NEW YORK — Forget Xbox and Star Wars toys. This year’s hottest holiday seller could be the Star Shower.
It’s a small laser device you insert into your front yard and it projects thousands of tiny stars on your house. They look like Christmas lights.
The gizmo, which costs $39.99, was invented by A.J. Khubani, founder and CEO of TeleBrands, which also created As Seen on TV infomercials.
The Star Shower debuted as an As Seen on TV item in July. Khubani also tested it in 100 Bed, Bath & Beyond stores.
And it was a big hit.
“It was intended to be a holiday item,” Khubani. “To our amazement, it sold extremely well in July. We knew we were on to something.”
Since then, Khubani said TeleBrands has sold millions of Star Showers, even outselling bananas at Walmart during Thanksgiving week. (Bananas are one of Wal-Mart’s top-selling items.)
The Star Shower also overtook the Colorama coloring books for grownups (which have sold 5 million so far) to become TeleBrands’ best-selling item this year.
Good luck finding a Star Shower now. It’s sold out in most stores.
“We just shipped our last 27,000 units to Wal-Mart,” said Khubani.

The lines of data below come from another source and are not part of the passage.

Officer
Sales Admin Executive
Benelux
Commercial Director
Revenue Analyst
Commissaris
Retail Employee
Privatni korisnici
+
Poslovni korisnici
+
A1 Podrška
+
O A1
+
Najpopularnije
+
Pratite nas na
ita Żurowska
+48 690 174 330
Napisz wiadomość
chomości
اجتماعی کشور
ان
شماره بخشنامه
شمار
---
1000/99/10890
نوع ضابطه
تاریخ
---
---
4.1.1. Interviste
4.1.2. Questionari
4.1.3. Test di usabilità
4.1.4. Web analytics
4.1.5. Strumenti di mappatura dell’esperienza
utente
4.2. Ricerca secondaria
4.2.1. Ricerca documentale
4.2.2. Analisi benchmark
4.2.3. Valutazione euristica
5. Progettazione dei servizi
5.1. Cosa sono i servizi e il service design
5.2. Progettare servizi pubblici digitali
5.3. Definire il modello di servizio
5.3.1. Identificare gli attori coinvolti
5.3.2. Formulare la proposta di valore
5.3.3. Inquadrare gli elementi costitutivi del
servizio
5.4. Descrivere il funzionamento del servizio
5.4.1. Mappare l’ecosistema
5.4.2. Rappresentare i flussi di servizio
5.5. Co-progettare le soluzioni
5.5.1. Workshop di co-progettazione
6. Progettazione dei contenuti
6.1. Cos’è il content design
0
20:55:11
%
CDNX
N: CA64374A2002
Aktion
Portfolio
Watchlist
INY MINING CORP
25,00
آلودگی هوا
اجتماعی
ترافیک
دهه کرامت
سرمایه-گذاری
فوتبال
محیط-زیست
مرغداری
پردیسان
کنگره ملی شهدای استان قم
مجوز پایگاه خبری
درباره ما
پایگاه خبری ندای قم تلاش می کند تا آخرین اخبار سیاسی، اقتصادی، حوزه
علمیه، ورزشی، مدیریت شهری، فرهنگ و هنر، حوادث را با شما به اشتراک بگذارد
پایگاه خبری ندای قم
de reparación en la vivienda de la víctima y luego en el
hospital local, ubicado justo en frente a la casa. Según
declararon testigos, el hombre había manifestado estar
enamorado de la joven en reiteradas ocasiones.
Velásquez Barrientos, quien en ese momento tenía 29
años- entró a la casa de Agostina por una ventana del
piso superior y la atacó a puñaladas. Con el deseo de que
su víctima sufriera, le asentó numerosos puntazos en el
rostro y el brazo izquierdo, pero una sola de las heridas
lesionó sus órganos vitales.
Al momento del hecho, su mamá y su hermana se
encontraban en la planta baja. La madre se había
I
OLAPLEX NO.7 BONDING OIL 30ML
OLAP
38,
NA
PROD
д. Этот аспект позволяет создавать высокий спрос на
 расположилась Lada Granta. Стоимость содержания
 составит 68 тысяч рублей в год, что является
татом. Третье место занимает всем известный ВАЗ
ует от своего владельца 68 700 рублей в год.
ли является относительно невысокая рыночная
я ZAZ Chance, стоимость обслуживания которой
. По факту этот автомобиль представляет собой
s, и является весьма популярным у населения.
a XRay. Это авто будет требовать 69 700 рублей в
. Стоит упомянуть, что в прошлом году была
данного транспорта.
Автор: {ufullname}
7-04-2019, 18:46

There are 6,000 Star Showers still available at TeleBrands’ website Bulbhead.com. “Those should be all gone tomorrow,” he said.

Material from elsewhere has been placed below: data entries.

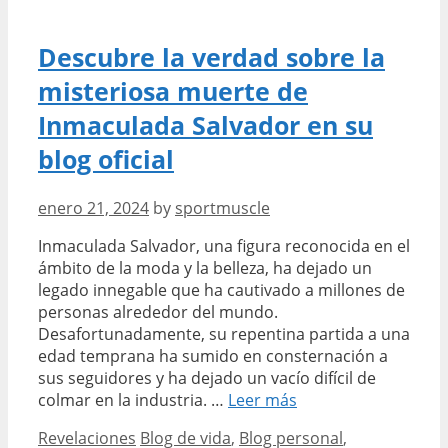
la
cara
Descubre la verdad sobre la
misteriosa muerte de
Inmaculada Salvador en su
blog oficial
enero 21, 2024
by
sportmuscle
Inmaculada Salvador, una figura reconocida en el
ámbito de la moda y la belleza, ha dejado un
legado innegable que ha cautivado a millones de
personas alrededor del mundo.
Desafortunadamente, su repentina partida a una
edad temprana ha sumido en consternación a
sus seguidores y ha dejado un vacío difícil de
Descubre
colmar en la industria. …
Leer más
la
Categories
Tags
Revelaciones
Blog de vida
,
Blog personal
,
verdad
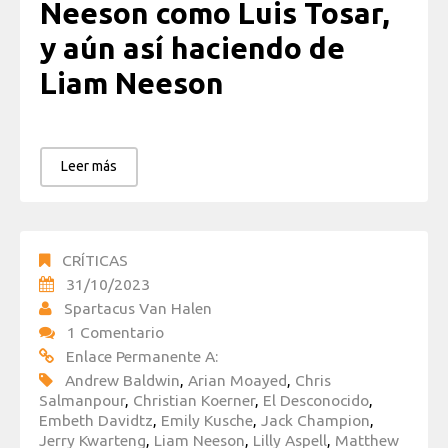
Neeson como Luis Tosar,
y aún así haciendo de
Liam Neeson
Leer más
CRÍTICAS
31/10/2023
Spartacus Van Halen
1 Comentario
Enlace Permanente A:
Andrew Baldwin
,
Arian Moayed
,
Chris
Salmanpour
,
Christian Koerner
,
El Desconocido
,
Embeth Davidtz
,
Emily Kusche
,
Jack Champion
,
Jerry Kwarteng
,
Liam Neeson
,
Lilly Aspell
,
Matthew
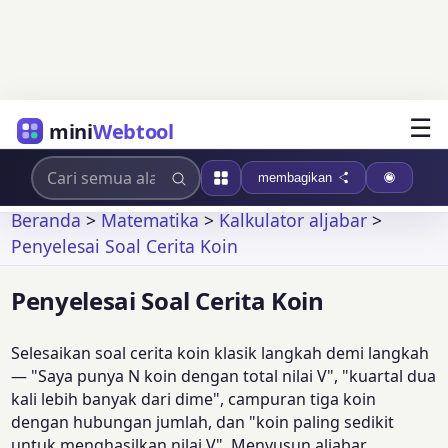
☰
mini
Webtool
membagikan
Beranda
>
Matematika
>
Kalkulator aljabar
>
Penyelesai Soal Cerita Koin
Penyelesai Soal Cerita Koin
Selesaikan soal cerita koin klasik langkah demi langkah
— "Saya punya N koin dengan total nilai V", "kuartal dua
kali lebih banyak dari dime", campuran tiga koin
dengan hubungan jumlah, dan "koin paling sedikit
untuk menghasilkan nilai V". Menyusun aljabar,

Khubani said he even read reports of people stealing Star Showers off other people’s yards.
TeleBrands has made a mint with many a bizarre yet oddly useful products, many invented by Khubani himself.
He created Doggy Steps, staircase for dogs, and Ped Egg, an egg-shaped foot file that’s sold more than 45 million units.
“I like to look for common problems to solve,” he said. “Most people hate getting up on a ladder to put up Christmas lights outside the house. It’s time-consuming, stressful and dangerous.”
You stake the device into the ground, turn it on, and it projects red and green stars that cover over 600 square feet.
It has built-in heating and cooling system to wok in a range of temperatures, and an auto shutoff feature.
Khubani said the product complies with FAA laser guidelines for consumer products. Its labeling warns users not to point it at the sky.